# Cessna L-19 recovered after 47 years



## evangilder (Aug 15, 2005)

Interesting



> A Cessna L-19 Bird Dog was recovered on Saturday from the bottom of a Minnesota lake, where it had rested beneath 40 feet of water since 1958. The recovery team used a large winch mounted on a pontoon boat to hoist the airplane, then towed it to shore. Divers also found a flight log, parachutes and headphones. The wreck was discovered by accident in July 2004, when fishermen in search of walleye scanned the area with an underwater camera. The Army airplane crashed after the pilot, Capt. Richard P. Carey, reported he was low on fuel and then apparently hit some seagulls and crashed into the lake. Carey was killed and his body was recovered two weeks later, but the aircraft was never found. Local organizations, including an American Legion post and an EAA chapter, plan to restore the airplane and display it as a memorial to its pilot.


----------



## Nonskimmer (Aug 15, 2005)

Wow, what a great discovery. I mean it's a shame about the pilot, but it's nice that the Legion and the EAA plan to restore the plane.


----------



## FLYBOYJ (Aug 15, 2005)

WOW!

There are 22 Bird Dogs sitting at an Army base in Thailand, US property. When I was there in 2000, the base commander told me if you could figure a way to get the state dept. to turn them over to you, the're yours!


----------



## evangilder (Aug 15, 2005)

Getting a response out of the state department might be more work than restoring this one!


----------



## Nonskimmer (Aug 15, 2005)

22 of them? I wonder why they just left them there.


----------



## evangilder (Aug 15, 2005)

Probably left over in case some spooks want to use them at some future date. Joe, were they in flyable condition, or just left to rot?


----------



## Gnomey (Aug 15, 2005)

Good find, shame about the pilot but at least it is now being restored in memory of him


----------



## Nonskimmer (Aug 15, 2005)

evangilder said:


> Probably left over in case some spooks want to use them at some future date.


Hmmm. Could be.


----------



## FLYBOYJ (Aug 17, 2005)

Nonskimmer said:


> 22 of them? I wonder why they just left them there.

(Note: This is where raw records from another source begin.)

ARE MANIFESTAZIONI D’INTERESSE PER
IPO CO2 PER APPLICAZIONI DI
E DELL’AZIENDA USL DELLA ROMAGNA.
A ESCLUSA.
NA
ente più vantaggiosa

They were old MAP planes. The Thai army replaced them with T-41s. They were actually in great shape! I got some fuzzy photos of them, I'll try to post them when I get back to Colorado.


----------



## Nonskimmer (Aug 17, 2005)

That'd be great. Thanks, FJ.


----------



## FLYBOYJ (Aug 23, 2005)

Hey, here they are


----------



## Nonskimmer (Aug 23, 2005)

Ah, right on. Thanks.


----------



## evangilder (Aug 23, 2005)

Looks like at least one had a cockpit stripped.


----------



## FLYBOYJ (Aug 23, 2005)

Yes - I showed how they varied from one extreme to another. Airframe wise they were all in great shape, although they had these hornets nested in some of them. The little buggers were tiny, their stinger couldn't penetrate the skin, but you could feel a pinch eveytime one of them tried to sting you!

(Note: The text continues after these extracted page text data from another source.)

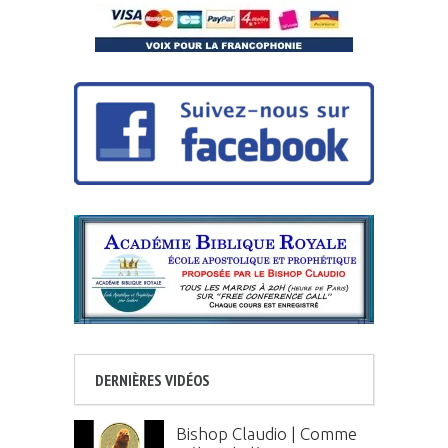
DERNIÈRES VIDÉOS
Bishop Claudio | Comme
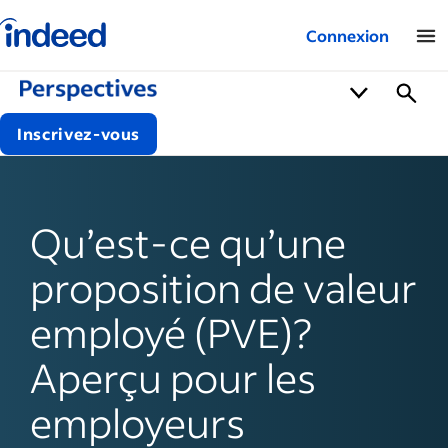
Logo Indeed – Entreprises
Connexion
Inscrivez-vous
Qu’est‑ce qu’une
proposition de valeur
employé (PVE)?
Aperçu pour les
employeurs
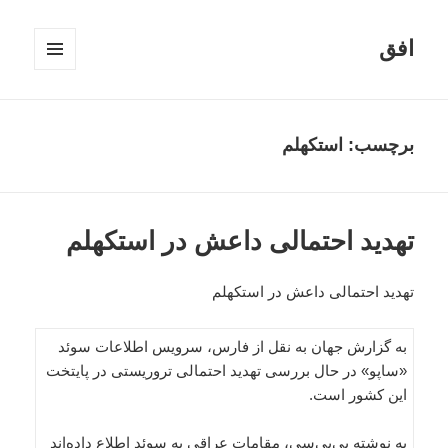
افق
فهرست
و
ابزارک‌ها
برچسب:
استکهلم
تهدید احتمالی داعش در استکهلم
تهدید احتمالی داعش در استکهلم
به گزارش جهان به نقل از فارس، سرویس اطلاعات سوئد
«ساپو» در حال بررسی تهدید احتمالی تروریستی در پایتخت
این کشور است.
به نوشته بی‌بی‌سی، مقامات عراقی به سوئد اطلاع داده‌اند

One of the "Honchos" there told me that if you could find the right contact at the US State Deparment, you could have them. He also said they were taking up room on his base!


----------



## Farang (Nov 7, 2009)

Not sure if these are the same aircraft as refrered to earlier but these pictures were taken in 2007. They need a good home.


----------



## Farang (Nov 7, 2009)

The pictures;


----------



## gumbyk (Nov 8, 2009)

Hmmm, If they've been sitting there for 9 years, wouldn't they be classed as 'abandoned'?

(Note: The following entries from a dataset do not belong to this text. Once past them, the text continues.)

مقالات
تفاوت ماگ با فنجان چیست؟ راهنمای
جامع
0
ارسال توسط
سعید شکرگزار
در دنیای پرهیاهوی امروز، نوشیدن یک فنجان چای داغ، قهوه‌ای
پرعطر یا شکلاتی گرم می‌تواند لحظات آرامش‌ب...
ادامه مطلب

I know that anything that was left behind when the US pulled out of Vietnam, the US Govt didn't want to know about. Basically, as far as they were concerned, they didn't exist. Different situations, I know, but they US have walked away and abandoned them.


----------



## vikingBerserker (Nov 8, 2009)

Oh man, that's a shame.


----------



## FLYBOYJ (Nov 8, 2009)

The pic I took were at Lo Pori (sp?) Army Air Base. Where was those pictures taken at?


----------



## ian lanc (Nov 11, 2009)

hmmm ! Maybe we could fuel one up and pinch one they look uncared for.


----------



## mac1va (Jan 30, 2010)

anyone know the exact location or coordinates of these bird dogs??????


----------



## Grimreaper200869 (Jun 8, 2010)

I wonder how hard it would be to get one of those bird dogs outa there ??? does anyone know or have contacts anywhere????


----------